No boat, no problem
Living in the Cape Region gives anglers an advantage not found in other places. We can fish from shore close to home and stand a pretty good chance of catching a decent number of fish.
One of the best places to fish is the Lewes-Rehoboth Canal, where flounder, blues, croaker and spot may be caught during the summer and into the fall. Just this past week, Logan Serpico caught a 20-inch flounder, and his friend Aiden Bowman had a 17-incher from the Lewes city dock on four-inch pearl Gulp! Roosevelt Inlet produced three flounder between 16.5 and 18 inches for Joe Allred and Nathan Heinze. They were casting speck rigs baited with pink Gulp!
Another good shore-based fishing spot is Broadkill Beach. There is plenty of access from the parking lot at the south end of town, and kings along with some keeper trout have been caught there all summer. Bloodworms or FishBite bloodworms make the best bait.
The most popular fishing location in Delaware is the fishing pier at Cape Henlopen State Park. Spot remain the main draw here, but last week a 5.5-pound flounder was caught from the boards. Once again, bloodworms or FishBite bloodworms will work for the spot while live minnows or Gulp! swimming mullet fished close to the pilings have accounted for most of the flounder. Due to the shallow water, the pier only fishes well on high tides.
The entire Delaware Seashore State Park system from Cape Henlopen to Fenwick Island is open to surf fishing. There are parking lots where anglers may walk to the beach, or you can drive on if you have the proper equipment and a Delaware surf-fishing permit. The 17,000-permit quota for 2019 has been reached, so if you don’t have one you must wait until next year to get one.
This has been a very good summer for surf fishermen. I personally have not been skunked on any of my trips to the beach and currently have a nice supply of kings in my freezer. Some surf fishermen have encountered Spanish mackerel and pompano. I have not been that lucky, but have not given up hope.

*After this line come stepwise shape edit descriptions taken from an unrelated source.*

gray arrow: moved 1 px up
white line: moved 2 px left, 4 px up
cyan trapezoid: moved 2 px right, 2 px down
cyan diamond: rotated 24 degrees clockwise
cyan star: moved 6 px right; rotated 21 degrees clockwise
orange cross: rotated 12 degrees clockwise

I have been using FishBites almost exclusively. They last much longer on the hook than bloodworms or sand fleas; they don’t get the bait board dirty; they don’t attract flies, and when the day is over, they go back in the bag and are ready for the next trip. So far, they seem to work at least as well as, if not better than, the real thing.
Indian River Inlet has loads of access with sidewalks all around both sides. The more adventurous can walk out on the rock jetties, but old bones break easily and heal slowly, so I will stay on the sidewalk. Right now, blues run through on incoming water, and sheepshead have been caught on sand fleas fished tight to the rocks. Rockfish are taken at night on eels, sand fleas or Tsunami shads.
There are a few other locations for shore-bound anglers. Oyster Rocks at the end of Oyster Rocks Road provides access to the Broadkill River. There is a path from the parking lot at the south end of Broadkill Beach that also leads to the Broadkill River. Depending on the time of year, you can catch blues, flounder, croaker, spot and white perch from either of these two spots.
There is a good fishing pier at the head of the Broadkill River in Milton, but due to the shallow water, it is best to fish here at high tide. The public park in town also allows fishing from the bank, and I have caught bass, and white and yellow perch from there.
As you can see, all you need is a rod, reel and some sort of bait to go fishing close to home. No boat required.
The best news this week is an improved flounder bite. The Katydid finally brought in a boat limit from ocean structure, and several private boats did very well at B Buoy and the Old Grounds. We saw improved flounder catches from the Lewes-Rehoboth Canal, and the Indian River and Rehoboth bays.
Kings, croaker and spot continue to come from the surf on bloodworms or FishBite bloodworms. Blues and Spanish mackerel show up here and there within casting range of metal lures. Fenwick Shoal continues to produce blues and Spanish on trolled metal lures.
Cobia have been caught from the Cape May Rips where Steve Redden Jr. and Jeff Waxman had two Sunday.
Offshore has seen an increase in white and blue marlin. The Sea Flame released 14 whites Sunday.